The brief for this exercise as to use a small aperture and a wide lens to take a number of photographs exploring deep depth of field. Given the need for a small aperture, we were advised that we may need to use a tripod.
We were also advised that to create a successful image with a deep depth of field, foreground detail, in focus, should be used. Otherwise, an image can appear flat and without interest. A close viewpoint and the use of a wide angle lens can give the viewer the feeling that they are almost inside the scene.
Here are some of the unedited photographs that I took:
Here are the six images I liked the most:
I chose a small aperture, between f13 and f16, and focused about half way into my images, to try to ensure focus throughout. I found that I did not need a tripod since my wide angle lens is light and my shutter speed was fast enough to avoid camera shake.
I can see that the first of my selected images seems a little incongruous since, at first glance, it does not seem to be an image of significant depth. I was attracted by the view straight through the house from the front window to the back window and out to the hills beyond and I hoped that my photograph would capture a sense of the distant view of the countryside at the back of the house.
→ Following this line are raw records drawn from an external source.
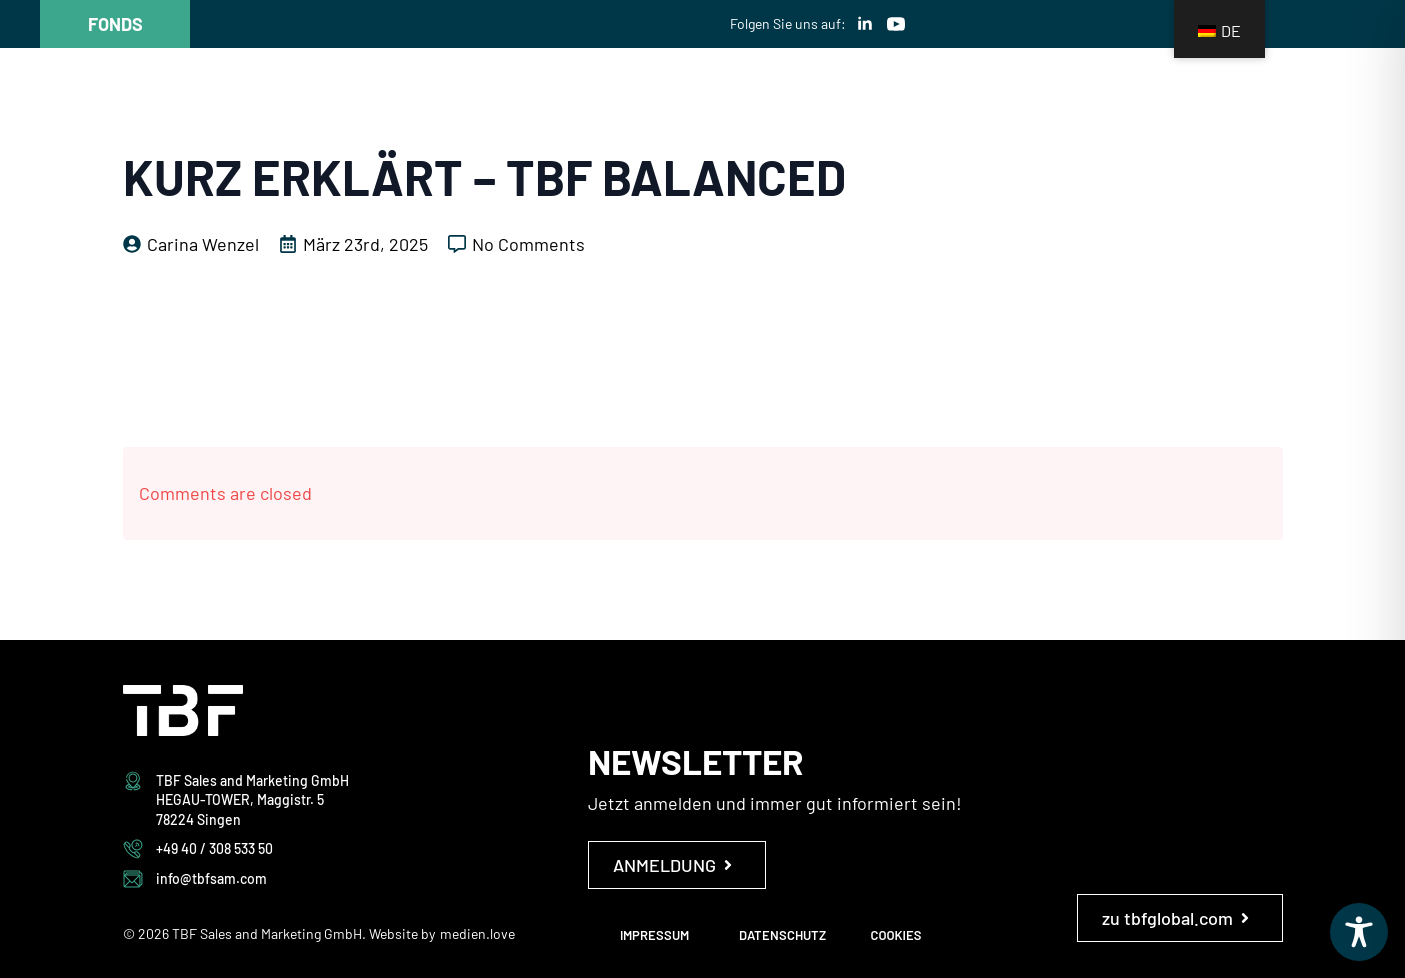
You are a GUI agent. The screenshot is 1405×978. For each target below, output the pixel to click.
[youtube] (896, 24)
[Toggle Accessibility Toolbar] (1359, 932)
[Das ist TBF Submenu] (741, 133)
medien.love (477, 933)
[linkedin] (865, 24)
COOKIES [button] (896, 935)
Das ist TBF (665, 133)
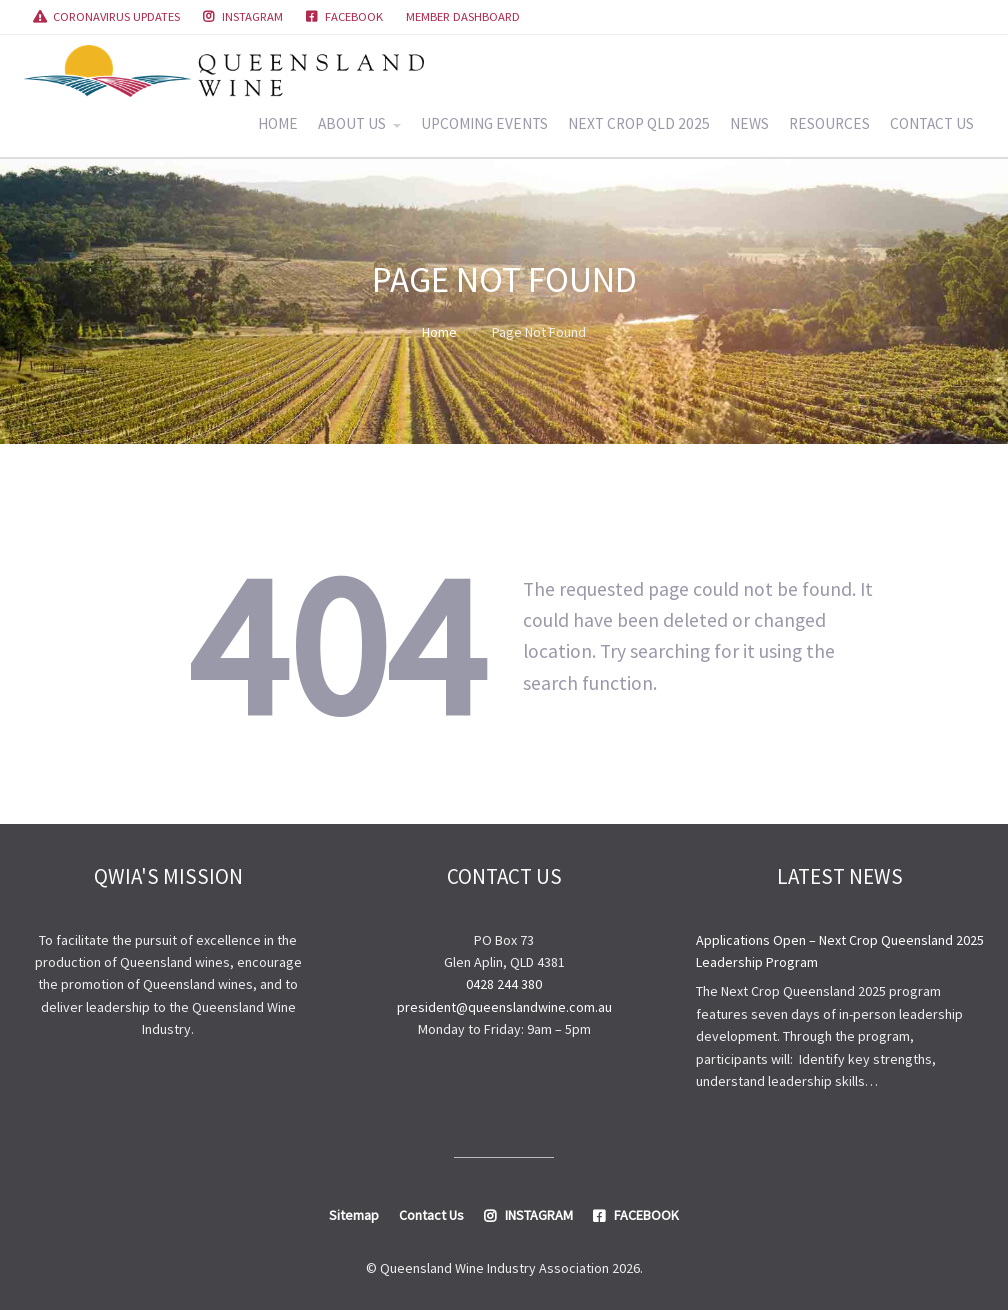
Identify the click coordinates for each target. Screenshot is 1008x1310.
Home (439, 332)
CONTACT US (932, 123)
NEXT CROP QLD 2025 (639, 123)
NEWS (749, 123)
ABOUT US (352, 123)
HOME (278, 123)
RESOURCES (829, 123)
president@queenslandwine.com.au (504, 1007)
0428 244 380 (504, 984)
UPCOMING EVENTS (484, 123)
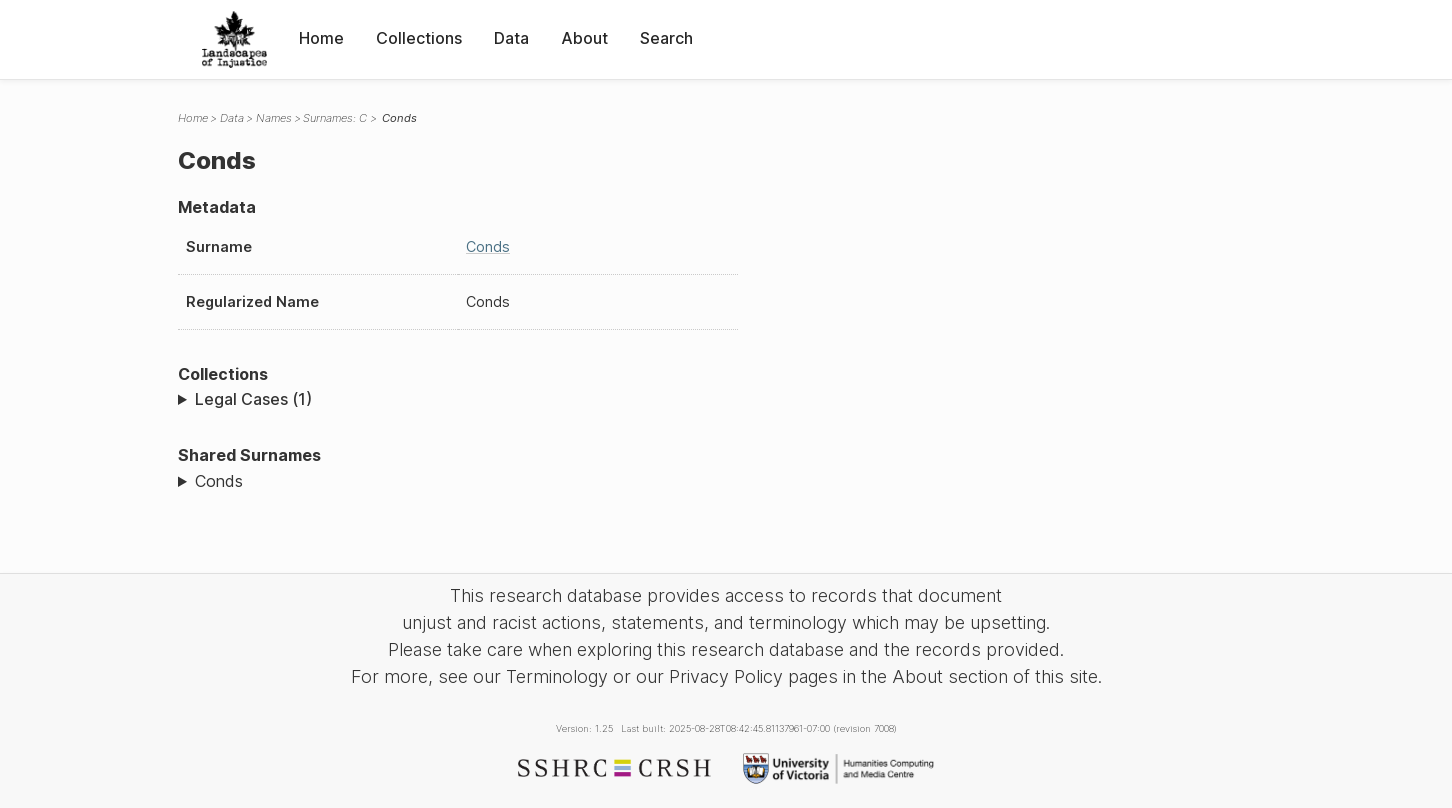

I used a model in two of my images. This is a step forward for me since I have rarely photographed people. I feel that this adds to the foreground interest and gives additional meaning to my images by including an internal gaze in the form of a person looking towards the distance. I feel that in both these examples, the viewer is encouraged to look in the same direction.
My final picture, of the bucks in the field, has a significant foreground, yet a sense of depth is created by the distant hills and the blue motorway sign, which, I feel, also adds meaning to the image, and perhaps a little comedy.
My tutor’s support after the submission of my first assignment led me to the work of John Davies who uses deep depth of field to make images that contrast the beauty of nature with the industrial landscape. His photographs captivate me. The sense of depth and the high viewpoint gives a feeling of great space, providing a view that is rarely seen and that challenges my early preference for cropped and abstract images.